Limitations & Future Work

  • The authors admit overall accuracy may be inflated by error cancellation (correct numbers from wrong reasoning), as final-answer evaluation does not measure procedural correctness.
  • A sim-to-real gap remains: RFT tripled performance on synthetic data but only saw a rise to 19.7% on real data, with limited generalization and poor performance on Composite designs.
  • ⚠️ The benchmark only tests "reading," and its representativeness for broader fine-grained spatial perception remains to be verified. Some prompts (approx. 10.5%) containing essential information were excluded from sensitivity analysis.
  • Future directions: The authors point towards better visual representations/encoding schemes rather than pure data scaling, enabling VLMs to truly reason from fine-grained visual cues and generalize to unseen instrument types.
  • vs. Single-instrument studies (Clocks/Rulers/Industrial/Home counters): MeasureBench consolidates 26 real + 16 synthetic categories and four reading designs into one unified benchmark and protocol, a qualitative leap in breadth and scalability.
  • vs. Fine-grained visual evaluations (BlindTest / SalBench / VisOnlyQA): While those test abstract shapes/geometry/low-level cues, they rarely require "mapping physical scales to values." MeasureBench fills this gap for embodied AI.
  • vs. Legacy specialized gauge-reading pipelines (Reitsma et al. / Shu et al.): Older systems use manual "detect dial → locate pointer → recognize scale → OCR" pipelines, which show poor OOD generalization on MeasureBench (multi-component failure).
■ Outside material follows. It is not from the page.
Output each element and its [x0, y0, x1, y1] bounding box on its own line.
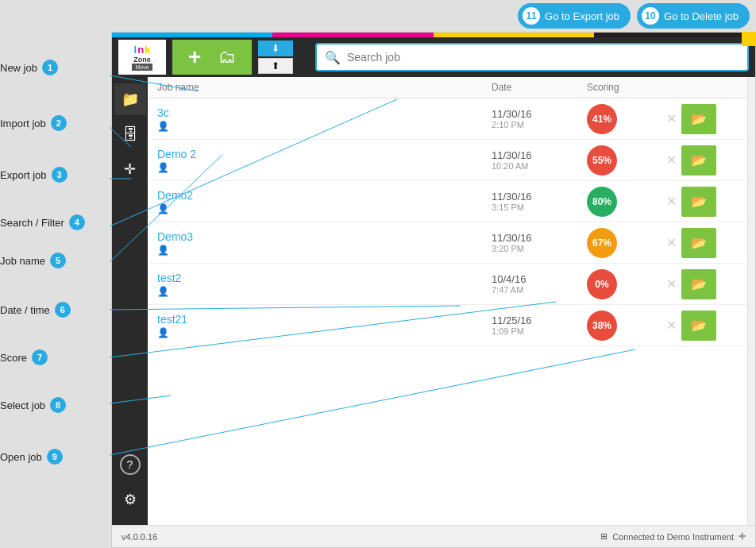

General VLMs are more robust to out-of-distribution instruments, though their fine-grained reading capabilities remain far from target levels.

Rating

  • Novelty: ⭐⭐⭐⭐ First unified reading benchmark across 26 categories and four designs with controllable 2D/3D synthesis.
  • Experimental Thoroughness: ⭐⭐⭐⭐⭐ Evaluates 18 VLMs, broken down by type, reasoning toggle, prompt sensitivity, specialized systems, and RFT validation.
  • Writing Quality: ⭐⭐⭐⭐ Clear conclusions, thorough failure analysis, and a compelling narrative regarding value/unit decomposition.
  • Value: ⭐⭐⭐⭐ Directly addresses a major weakness in VLM fine-grained spatial localization, with practical relevance for embodied and industrial AI.